17Ce texte est si important et si méconnu que nous le citons en version originale en même temps que notre traduction.
« By the term, gender role, we mean all those things that a person says or does to disclose himself or herself as having the status of boy or man, girl or woman, respectively. It includes, but is not restricted to sexuality in the sense of eroticism. A gender role is not established at birth, but is built up cumulatively through experiences encountered and transacted – through casual and unplanned learning, through explicit instruction and inculcation, and through spontaneous putting two and two together to make sometimes four and sometimes, erroneously, five. In brief, a gender role is established in much as the same way as is a native language. ».

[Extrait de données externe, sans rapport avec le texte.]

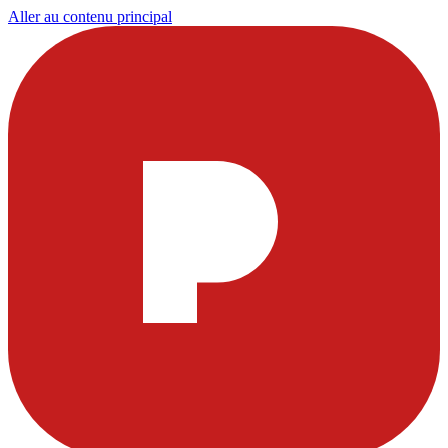
Aller au contenu principal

19Il est très clair que le genre est « le statut social en fonction du sexe ». La personne annonce par ses paroles et ses actes qu’elle « a » l’un des deux statuts attribués dans une culture binaire (éventuellement un autre statut dans une culture qui n’est pas binaire). Ce statut, elle l’a de par son sexe biologique ; dans ce cas, 2 et 2 font 4. Ou bien elle l’a de par son éducation ; dans ce cas, 2 et 2 font 5.
20Après gender role vient gender identity. L’expression n’a pas été inventée par John Money ; il précise qu’Evelyn Hooker (une psychologue qui a joué un rôle dans la dépathologisation de l’homosexualité) l’a proposée dans la correspondance qu’ils ont entretenue après 1955 (Money, 1985). L’expression a pris et eu un grand succès auprès des sociologues, dans les Women’s Studies et auprès des militants lgbtiq ; mais les dictionnaires n’en donnent pas la définition.
21Money va utiliser un acronyme g-i/r, Gender-Identity/Role. Le genre est comme une pièce de monnaie avec une face intime, le sentiment d’être un homme ou une femme, donc de relever du statut d’homme ou de femme, et une face publique, la proclamation qu’on a le statut social d’homme ou de femme.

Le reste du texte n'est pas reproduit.